Binary Encoders

Ununoctium

Gomila Park turns out to be a duo of Swedes, Martin Rössel working with Carl Michael von Hausswolff, of all people. It feels like we haven’t heard from good old CMVH in many a moon; he’s a long-serving genius of subtle but fatal noise-emissions, a man whose every move is calibrated to produce maxium devastation in the populace while still staying below radar. He’s one of our most trusted agents. I know precisely zero about Martin Rössel, except he deserves our respect as the member of an early 1980s Swedish electronic band called Dom Dummaste, which he did with Lars Cleveman. He might make his bed on the slightly poppier side of things than CMVH if an album like 1984’s För Mycket Tid is reliable evidence.

Gomila Park’s Ununoctium EP (RASTER-NOTON R-N 118) is just three tracks, presenting a form of conceptual techno that’s both intriguing and almost danceable. Certainly the A-side ‘Leibniz’ is bound to please dancefloor gauchos who enjoy a slab of heavy-metal distorted guitar added to their daily beats, and it emerges as a grandiloquent statement in support of the record’s theme – which is an oblique tribute to the early scientists whose work developed the binary system, and (by implication) ultimately led to digital technology. If Carl Michael’s work has any value, and I would say it does, it’s because he’s always exploring the fundamental roots of any idea or object, hoping to question our assumptions in a critical fashion, and remind us of the hard facts about everything from an airport to a skyscraper.

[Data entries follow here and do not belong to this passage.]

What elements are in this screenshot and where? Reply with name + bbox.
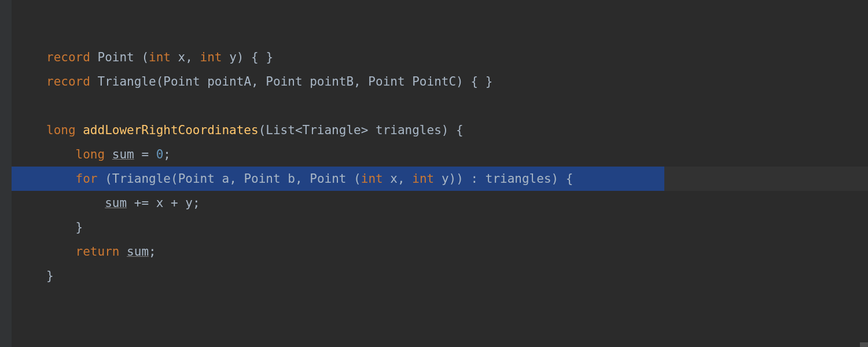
code-token: triangles <box>486 172 551 186</box>
code-token: pointB <box>310 75 354 88</box>
code-token: sum <box>112 147 134 161</box>
code-token: y <box>442 172 449 186</box>
code-token: sum <box>105 196 127 210</box>
code-token: ; <box>149 245 156 259</box>
indent <box>46 172 76 186</box>
code-token: } <box>46 269 54 283</box>
code-line[interactable]: return sum; <box>12 239 868 264</box>
code-line[interactable]: record Triangle(Point pointA, Point poin… <box>12 69 868 94</box>
indent <box>46 220 76 234</box>
code-token: List <box>266 123 295 137</box>
code-token: , <box>295 172 310 186</box>
code-token: Point <box>368 75 412 88</box>
code-token: long <box>76 147 112 161</box>
code-token: ) <box>456 75 464 88</box>
indent <box>46 196 105 210</box>
code-token: Triangle <box>112 172 171 186</box>
indent <box>46 245 76 259</box>
code-token: 0 <box>156 147 164 161</box>
code-token: ) <box>237 50 244 64</box>
code-token: record <box>46 50 98 64</box>
code-token: ) <box>551 172 559 186</box>
code-token: triangles <box>368 123 441 137</box>
code-token: += x + y; <box>127 196 200 210</box>
code-line[interactable]: long addLowerRightCoordinates(List<Trian… <box>12 118 868 142</box>
code-token: Point <box>244 172 288 186</box>
code-token: , <box>354 75 368 88</box>
code-token: )) <box>449 172 464 186</box>
code-token: int <box>361 172 391 186</box>
code-token: : <box>464 172 486 186</box>
code-line[interactable] <box>12 94 868 118</box>
code-token: { } <box>244 50 273 64</box>
scrollbar-corner[interactable] <box>860 342 868 347</box>
code-token: ( <box>156 75 164 88</box>
code-token: x <box>178 50 186 64</box>
code-token: ( <box>354 172 361 186</box>
code-line[interactable]: sum += x + y; <box>12 191 868 215</box>
code-token: , <box>251 75 266 88</box>
code-token: for <box>76 172 105 186</box>
code-token: ( <box>171 172 178 186</box>
code-line[interactable]: record Point (int x, int y) { } <box>12 45 868 69</box>
editor-gutter <box>0 0 12 347</box>
code-token: a <box>222 172 229 186</box>
code-token: Point <box>310 172 354 186</box>
code-token: } <box>76 220 83 234</box>
code-token: ( <box>141 50 149 64</box>
code-token: Triangle <box>98 75 156 88</box>
code-token: ( <box>105 172 112 186</box>
code-line[interactable]: } <box>12 264 868 288</box>
code-token: Point <box>266 75 310 88</box>
code-token: record <box>46 75 98 88</box>
code-token: = <box>134 147 156 161</box>
code-token: < <box>295 123 303 137</box>
code-token: ; <box>163 147 171 161</box>
code-line[interactable]: for (Triangle(Point a, Point b, Point (i… <box>12 167 868 191</box>
code-line[interactable]: } <box>12 215 868 239</box>
code-token: { <box>448 123 463 137</box>
code-token: Point <box>163 75 207 88</box>
code-token: x <box>390 172 398 186</box>
code-token: , <box>185 50 200 64</box>
code-token: > <box>361 123 369 137</box>
code-token: ( <box>259 123 266 137</box>
code-token: pointA <box>207 75 251 88</box>
code-token: addLowerRightCoordinates <box>83 123 258 137</box>
code-token: int <box>412 172 442 186</box>
code-token: Point <box>98 50 142 64</box>
code-token: sum <box>127 245 149 259</box>
code-token: , <box>229 172 244 186</box>
code-token: int <box>149 50 178 64</box>
code-area[interactable]: record Point (int x, int y) { }record Tr… <box>12 0 868 347</box>
code-token: , <box>398 172 412 186</box>
code-token: ) <box>442 123 449 137</box>
indent <box>46 147 76 161</box>
code-token: PointC <box>412 75 456 88</box>
code-token: b <box>288 172 295 186</box>
code-token: Point <box>178 172 222 186</box>
code-line[interactable]: long sum = 0; <box>12 142 868 167</box>
code-token: long <box>46 123 83 137</box>
code-token: { <box>558 172 573 186</box>
code-token: return <box>76 245 127 259</box>
code-token: int <box>200 50 230 64</box>
code-token: y <box>229 50 237 64</box>
code-token: Triangle <box>303 123 361 137</box>
code-editor[interactable]: record Point (int x, int y) { }record Tr… <box>0 0 868 347</box>
code-token: { } <box>464 75 493 88</box>
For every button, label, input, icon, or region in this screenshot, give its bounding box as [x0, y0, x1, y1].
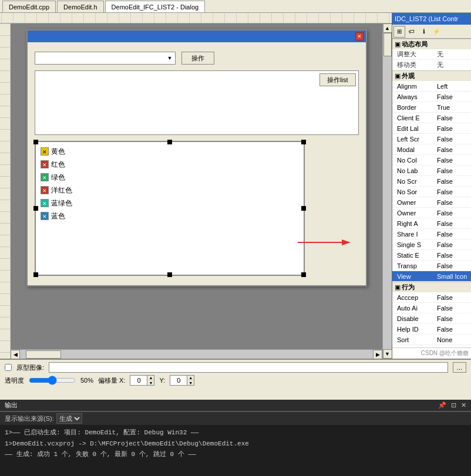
prop-group-header-layout: ▣ 动态布局 — [392, 39, 471, 49]
output-close-icon[interactable]: ✕ — [461, 401, 466, 409]
canvas-area: ✕ ▼ 操作 — [0, 13, 392, 359]
left-ruler — [0, 23, 11, 359]
proto-image-label: 原型图像: — [16, 363, 44, 372]
prop-row[interactable]: Right A False — [392, 218, 471, 229]
tab-bar: DemoEdit.cpp DemoEdit.h DemoEdit_IFC_LIS… — [0, 0, 471, 13]
action-button[interactable]: 操作 — [181, 52, 214, 65]
prop-row[interactable]: Sort None — [392, 335, 471, 345]
list-item: ✕ 洋红色 — [41, 184, 299, 196]
output-line: 1>—— 已启动生成: 项目: DemoEdit, 配置: Debug Win3… — [5, 427, 466, 438]
output-source-select[interactable]: 生成 — [56, 413, 82, 424]
transparency-value: 50% — [80, 377, 93, 384]
offset-x-label: 偏移量 X: — [98, 376, 125, 385]
output-source-row: 显示输出来源(S): 生成 — [0, 411, 471, 425]
offset-x-up-btn[interactable]: ▲ — [147, 376, 154, 380]
prop-row[interactable]: Edit Lal False — [392, 123, 471, 134]
prop-row[interactable]: Client E False — [392, 113, 471, 123]
prop-row[interactable]: No Col False — [392, 155, 471, 166]
right-panel: IDC_LIST2 (List Contr ⊞ 🏷 ℹ ⚡ ▣ 动态布局 调整大… — [392, 13, 471, 359]
offset-y-input[interactable] — [170, 376, 187, 385]
offset-x-down-btn[interactable]: ▼ — [147, 380, 154, 385]
panel-toolbar-lightning-btn[interactable]: ⚡ — [430, 26, 442, 38]
prop-row[interactable]: Border True — [392, 102, 471, 113]
action-list-button[interactable]: 操作list — [319, 73, 355, 86]
offset-y-down-btn[interactable]: ▼ — [187, 380, 194, 385]
tab-dialog[interactable]: DemoEdit_IFC_LIST2 - Dialog — [105, 1, 206, 12]
combo-box[interactable]: ▼ — [35, 52, 176, 65]
prop-row[interactable]: Transp False — [392, 261, 471, 271]
vscroll-up-btn[interactable]: ▲ — [383, 23, 392, 33]
output-line: —— 生成: 成功 1 个, 失败 0 个, 最新 0 个, 跳过 0 个 —— — [5, 449, 466, 460]
svg-marker-1 — [342, 239, 351, 245]
list-item: ✕ 黄色 — [41, 146, 299, 157]
arrow-annotation — [298, 234, 351, 251]
prop-row[interactable]: 移动类 无 — [392, 60, 471, 70]
list-item: ✕ 红色 — [41, 158, 299, 170]
prop-row[interactable]: Owner False — [392, 208, 471, 218]
output-panel: 输出 📌 ⊡ ✕ 显示输出来源(S): 生成 1>—— 已启动生成: 项目: D… — [0, 400, 471, 476]
prop-row[interactable]: No Scr False — [392, 176, 471, 187]
list-item: ✕ 蓝色 — [41, 210, 299, 222]
pin-icon[interactable]: 📌 — [438, 401, 446, 409]
image-browse-input[interactable] — [49, 362, 448, 373]
panel-title: IDC_LIST2 (List Contr — [392, 13, 471, 25]
v-scrollbar[interactable]: ▲ ▼ — [382, 23, 392, 359]
properties-bar: 原型图像: ... 透明度 50% 偏移量 X: ▲ ▼ Y: — [0, 359, 471, 400]
prop-row[interactable]: No Lab False — [392, 166, 471, 176]
list-item: ✕ 绿色 — [41, 171, 299, 183]
prop-row[interactable]: Acccep False — [392, 292, 471, 303]
tab-demoedit-h[interactable]: DemoEdit.h — [57, 1, 103, 12]
prop-value: 无 — [436, 60, 471, 69]
prop-row[interactable]: Auto Ai False — [392, 303, 471, 313]
dialog-titlebar: ✕ — [28, 31, 366, 42]
prop-row[interactable]: Owner False — [392, 197, 471, 208]
output-body: 1>—— 已启动生成: 项目: DemoEdit, 配置: Debug Win3… — [0, 425, 471, 476]
offset-y-up-btn[interactable]: ▲ — [187, 376, 194, 380]
offset-x-input[interactable] — [130, 376, 147, 385]
transparency-slider[interactable] — [29, 377, 76, 384]
panel-toolbar-info-btn[interactable]: ℹ — [418, 26, 430, 38]
output-dock-icon[interactable]: ⊡ — [451, 401, 456, 409]
prop-name: 调整大 — [392, 50, 436, 59]
list-box-1[interactable]: 操作list — [35, 70, 359, 135]
dialog-close-btn[interactable]: ✕ — [355, 32, 364, 40]
prop-row[interactable]: Static E False — [392, 250, 471, 261]
dialog-window: ✕ ▼ 操作 — [26, 29, 367, 286]
prop-name: 移动类 — [392, 60, 436, 69]
output-source-label: 显示输出来源(S): — [5, 414, 54, 423]
panel-content: ▣ 动态布局 调整大 无 移动类 无 ▣ 外观 Alignm — [392, 39, 471, 347]
panel-toolbar-grid-btn[interactable]: ⊞ — [393, 26, 405, 38]
prop-row[interactable]: Left Scr False — [392, 134, 471, 144]
output-header: 输出 📌 ⊡ ✕ — [0, 400, 471, 411]
prop-row[interactable]: 调整大 无 — [392, 49, 471, 60]
prop-row[interactable]: Disable False — [392, 313, 471, 324]
prop-row[interactable]: Modal False — [392, 144, 471, 155]
prop-row[interactable]: Alignm Left — [392, 81, 471, 92]
prop-row[interactable]: Always False — [392, 92, 471, 102]
prop-row-view[interactable]: View Small Icon — [392, 271, 471, 282]
prop-group-header-behavior: ▣ 行为 — [392, 282, 471, 292]
prop-row[interactable]: No Sor False — [392, 187, 471, 197]
hscroll-left-btn[interactable]: ◀ — [11, 350, 20, 359]
prop-row[interactable]: Single S False — [392, 239, 471, 250]
canvas-toolbar — [0, 13, 392, 23]
list-item: ✕ 蓝绿色 — [41, 197, 299, 209]
watermark: CSDN @吃个糖糖 — [392, 347, 471, 359]
transparency-label: 透明度 — [5, 376, 24, 385]
output-title: 输出 — [5, 401, 18, 410]
prop-row[interactable]: Help ID False — [392, 324, 471, 335]
output-line: 1>DemoEdit.vcxproj -> D:\MFCProject\Demo… — [5, 438, 466, 450]
tab-demoedit-cpp[interactable]: DemoEdit.cpp — [2, 1, 56, 12]
proto-image-checkbox[interactable] — [5, 364, 12, 371]
panel-toolbar-tag-btn[interactable]: 🏷 — [406, 26, 418, 38]
image-browse-btn[interactable]: ... — [453, 362, 466, 373]
vscroll-down-btn[interactable]: ▼ — [383, 349, 392, 359]
hscroll-right-btn[interactable]: ▶ — [373, 350, 382, 359]
prop-group-header-appearance: ▣ 外观 — [392, 70, 471, 81]
prop-value: 无 — [436, 50, 471, 59]
list-box-2[interactable]: ✕ 黄色 ✕ 红色 ✕ — [35, 141, 305, 276]
prop-row[interactable]: Share I False — [392, 229, 471, 239]
h-scrollbar[interactable]: ◀ ▶ — [11, 349, 382, 359]
combo-arrow-icon: ▼ — [167, 55, 173, 61]
offset-y-label: Y: — [159, 377, 165, 384]
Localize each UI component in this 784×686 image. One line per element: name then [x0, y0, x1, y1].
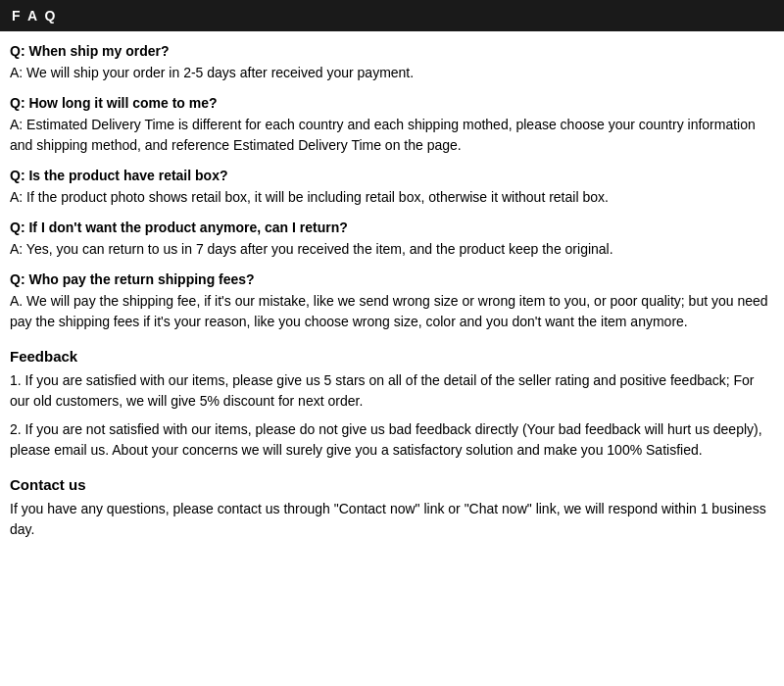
qa-item-5: Q: Who pay the return shipping fees? A. … [10, 271, 774, 332]
contact-text: If you have any questions, please contac… [10, 499, 774, 540]
question-4: Q: If I don't want the product anymore, … [10, 220, 774, 235]
qa-item-4: Q: If I don't want the product anymore, … [10, 220, 774, 260]
faq-header: F A Q [0, 0, 784, 31]
qa-item-2: Q: How long it will come to me? A: Estim… [10, 95, 774, 156]
qa-item-1: Q: When ship my order? A: We will ship y… [10, 43, 774, 83]
feedback-section: Feedback 1. If you are satisfied with ou… [10, 348, 774, 461]
answer-4: A: Yes, you can return to us in 7 days a… [10, 239, 774, 260]
answer-1: A: We will ship your order in 2-5 days a… [10, 63, 774, 83]
answer-5: A. We will pay the shipping fee, if it's… [10, 291, 774, 332]
faq-section: Q: When ship my order? A: We will ship y… [10, 43, 774, 332]
question-1: Q: When ship my order? [10, 43, 774, 59]
contact-title: Contact us [10, 476, 774, 493]
qa-item-3: Q: Is the product have retail box? A: If… [10, 168, 774, 208]
feedback-item-2: 2. If you are not satisfied with our ite… [10, 419, 774, 461]
question-3: Q: Is the product have retail box? [10, 168, 774, 183]
answer-2: A: Estimated Delivery Time is different … [10, 115, 774, 156]
question-5: Q: Who pay the return shipping fees? [10, 271, 774, 287]
question-2: Q: How long it will come to me? [10, 95, 774, 111]
answer-3: A: If the product photo shows retail box… [10, 187, 774, 208]
feedback-item-1: 1. If you are satisfied with our items, … [10, 370, 774, 412]
feedback-title: Feedback [10, 348, 774, 365]
contact-section: Contact us If you have any questions, pl… [10, 476, 774, 540]
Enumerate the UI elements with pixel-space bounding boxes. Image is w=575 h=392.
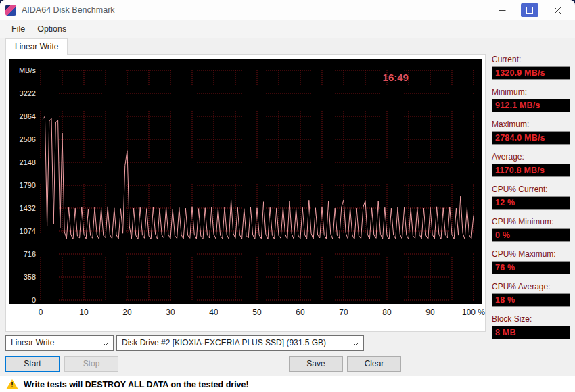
- warning-bar: ! Write tests will DESTROY ALL DATA on t…: [0, 376, 575, 392]
- stat-cpu-maximum: CPU% Maximum: 76 %: [492, 249, 570, 274]
- svg-text:0: 0: [32, 296, 36, 304]
- x-axis-tick: 20: [122, 308, 131, 317]
- svg-text:2148: 2148: [20, 158, 36, 166]
- stat-label: Maximum:: [492, 120, 570, 129]
- stat-value: 8 MB: [492, 326, 570, 339]
- menubar: File Options: [0, 20, 575, 38]
- minimize-icon: [499, 7, 506, 14]
- stat-value: 76 %: [492, 261, 570, 274]
- x-axis-tick: 70: [339, 308, 348, 317]
- benchmark-chart-area: 03587161074143217902148250628643222MB/s1…: [9, 59, 482, 304]
- svg-text:1790: 1790: [20, 181, 36, 189]
- drive-select-value: Disk Drive #2 [KIOXIA-EXCERIA PLUS SSD] …: [122, 338, 326, 347]
- stat-average: Average: 1170.8 MB/s: [492, 152, 570, 177]
- stat-label: Minimum:: [492, 87, 570, 97]
- stat-value: 12 %: [492, 196, 570, 210]
- tab-linear-write[interactable]: Linear Write: [5, 38, 68, 55]
- window-controls: [490, 0, 570, 20]
- x-axis-tick: 10: [79, 308, 88, 317]
- x-axis-tick: 30: [166, 308, 175, 317]
- save-button[interactable]: Save: [289, 356, 343, 372]
- chart-time-label: 16:49: [383, 72, 409, 83]
- maximize-button[interactable]: [521, 3, 538, 17]
- svg-text:2506: 2506: [20, 135, 36, 143]
- test-type-value: Linear Write: [11, 338, 54, 347]
- x-axis-tick: 50: [252, 308, 261, 317]
- x-axis-tick: 80: [382, 308, 391, 317]
- aida64-app-icon: [5, 5, 16, 16]
- start-button[interactable]: Start: [5, 356, 60, 372]
- x-axis-tick: 60: [296, 308, 304, 317]
- app-window: AIDA64 Disk Benchmark File Optio: [0, 0, 575, 392]
- test-type-select[interactable]: Linear Write: [5, 335, 114, 351]
- stat-maximum: Maximum: 2784.0 MB/s: [492, 120, 570, 145]
- stat-label: Current:: [492, 55, 570, 64]
- stat-cpu-minimum: CPU% Minimum: 0 %: [492, 217, 570, 242]
- warning-icon: !: [6, 379, 18, 390]
- drive-select[interactable]: Disk Drive #2 [KIOXIA-EXCERIA PLUS SSD] …: [116, 335, 364, 351]
- svg-text:716: 716: [24, 250, 36, 258]
- stat-value: 0 %: [492, 228, 570, 242]
- chart-x-axis: 0102030405060708090100 %: [9, 308, 482, 320]
- stat-current: Current: 1320.9 MB/s: [492, 55, 570, 80]
- stat-value: 1170.8 MB/s: [492, 164, 570, 177]
- window-title: AIDA64 Disk Benchmark: [22, 0, 115, 20]
- clear-button[interactable]: Clear: [347, 356, 401, 372]
- svg-text:358: 358: [24, 273, 36, 281]
- svg-text:3222: 3222: [20, 89, 36, 97]
- benchmark-chart: 03587161074143217902148250628643222MB/s1…: [9, 59, 482, 304]
- stat-label: Block Size:: [492, 314, 570, 324]
- svg-text:1432: 1432: [20, 204, 36, 212]
- stop-button[interactable]: Stop: [64, 356, 118, 372]
- stat-value: 912.1 MB/s: [492, 99, 570, 112]
- stat-label: CPU% Average:: [492, 282, 570, 291]
- menu-options[interactable]: Options: [32, 22, 72, 36]
- chevron-down-icon: [352, 342, 359, 346]
- stat-value: 1320.9 MB/s: [492, 66, 570, 80]
- x-axis-tick: 90: [426, 308, 434, 317]
- stat-value: 18 %: [492, 293, 570, 307]
- stat-minimum: Minimum: 912.1 MB/s: [492, 87, 570, 112]
- svg-text:1074: 1074: [20, 227, 36, 235]
- stat-label: Average:: [492, 152, 570, 162]
- stat-label: CPU% Maximum:: [492, 249, 570, 259]
- x-axis-tick: 100 %: [462, 308, 485, 317]
- chevron-down-icon: [102, 342, 109, 346]
- svg-text:MB/s: MB/s: [19, 66, 37, 74]
- titlebar: AIDA64 Disk Benchmark: [0, 0, 575, 20]
- close-button[interactable]: [545, 0, 570, 20]
- stat-cpu-average: CPU% Average: 18 %: [492, 282, 570, 307]
- close-icon: [554, 7, 561, 14]
- svg-text:2864: 2864: [20, 112, 36, 120]
- stat-label: CPU% Current:: [492, 185, 570, 194]
- x-axis-tick: 40: [209, 308, 218, 317]
- maximize-icon: [526, 7, 533, 14]
- chart-panel: 03587161074143217902148250628643222MB/s1…: [5, 54, 486, 332]
- stat-value: 2784.0 MB/s: [492, 131, 570, 145]
- stat-label: CPU% Minimum:: [492, 217, 570, 226]
- x-axis-tick: 0: [39, 308, 43, 317]
- stats-panel: Current: 1320.9 MB/s Minimum: 912.1 MB/s…: [492, 55, 570, 347]
- menu-file[interactable]: File: [6, 22, 30, 36]
- minimize-button[interactable]: [490, 0, 514, 20]
- warning-text: Write tests will DESTROY ALL DATA on the…: [24, 380, 249, 389]
- stat-block-size: Block Size: 8 MB: [492, 314, 570, 339]
- stat-cpu-current: CPU% Current: 12 %: [492, 185, 570, 210]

Said theme continues on the B-side, with low-key drum-machine anthems dedicated to the Renaissance philosopher Ramon Lull, and another track called simply ‘Calculus’. These two tunes appeal to me more than the bombastic A-side and are high-grade examples of imaginative “dark wave” electro bounce, but taken as a whole these three cuts descry a trajectory that is none too sanguine; we start out confident, and end up uncertain and cold. Whatever particular narrative Gomila Park have in mind with moving us from Leibniz to Calculus in this way, it’s clear they aren’t very optimistic about its outcome. Arrived 14th April 2015.